Exactly as written, set down each line of the data below except its pictures.

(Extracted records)

-.-.-

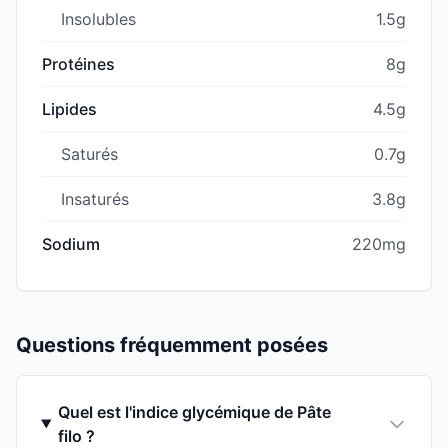
Insolubles
1.5g
Protéines
8g
Lipides
4.5g
Saturés
0.7g
Insaturés
3.8g
Sodium
220mg
Questions fréquemment posées
Quel est l'indice glycémique de Pâte
filo ?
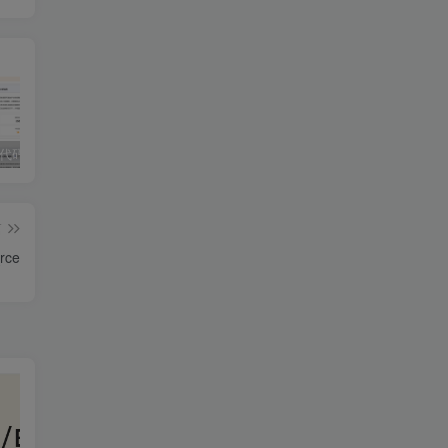
独家!超强代码审计工具上线！免费会员等你来嫖！
2025 hw 有poc的漏洞集合
技术文章投稿兑换会员规则
篇
rce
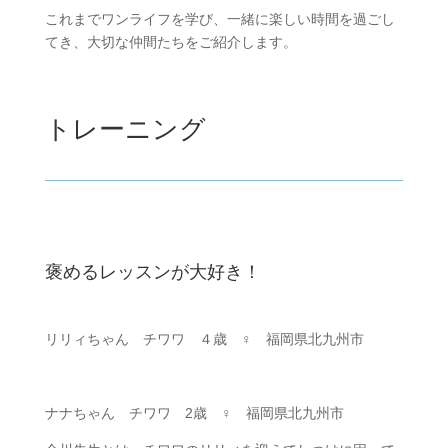
これまでワンライフを学び、一緒に楽しい時間を過ごし
てき、大切な仲間たちをご紹介します。
トレーニング
褒めるレッスンが大好き！
リリィちゃん チワワ ４歳 ♀ 福岡県北九州市
ナナちゃん チワワ 2歳 ♀ 福岡県北九州市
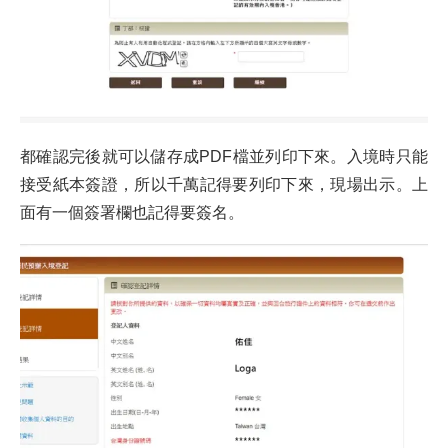
都確認完後就可以儲存成PDF檔並列印下來。入境時只能
接受紙本簽證，所以千萬記得要列印下來，現場出示。上
面有一個簽署欄也記得要簽名。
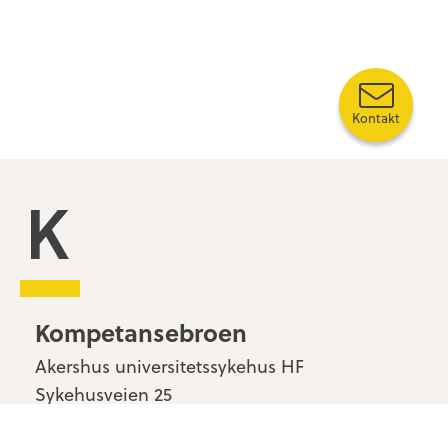
Kontakt
Kompetansebroen
Kompetansebroen
Akershus universitetssykehus HF
Sykehusveien 25
1478 Nordbyhagen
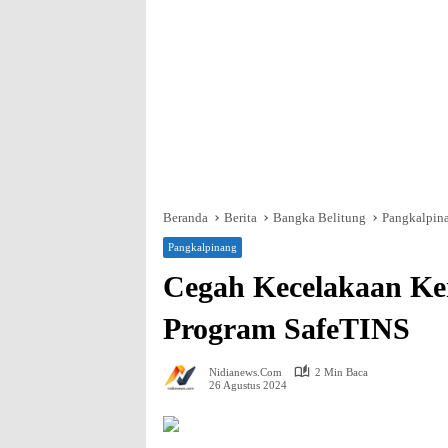
Beranda
Berita
Bangka Belitung
Pangkalpin
Pangkalpinang
Cegah Kecelakaan Ke
Program SafeTINS
Nidianews.com
2 Min Baca
26 Agustus 2024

-.-.-

**Worked solution**:
Insolubles
1.5g
Protéines
8g
Lipides
4.5g
Saturés
0.7g
Insaturés
3.8g
Sodium
220mg
Questions fréquemment posées
Quel est l'indice glycémique de Pâte
filo ?
独家!超强代码审计工具上线！免费会员等你来嫖！
2025 hw 有poc的漏洞集合
技术文章投稿兑换会员规则
篇
rce
これまでワンライフを学び、一緒に楽しい時間を過ごし
てき、大切な仲間たちをご紹介します。
トレーニング
褒めるレッスンが大好き！
リリィちゃん チワワ ４歳 ♀ 福岡県北九州市
ナナちゃん チワワ 2歳 ♀ 福岡県北九州市
都確認完後就可以儲存成PDF檔並列印下來。入境時只能
接受紙本簽證，所以千萬記得要列印下來，現場出示。上
面有一個簽署欄也記得要簽名。
Kontakt
Kompetansebroen
Kompetansebroen
Akershus universitetssykehus HF
Sykehusveien 25
1478 Nordbyhagen
Beranda
Berita
Bangka Belitung
Pangkalpin
Pangkalpinang
Cegah Kecelakaan Ke
Program SafeTINS
Nidianews.com
2 Min Baca
26 Agustus 2024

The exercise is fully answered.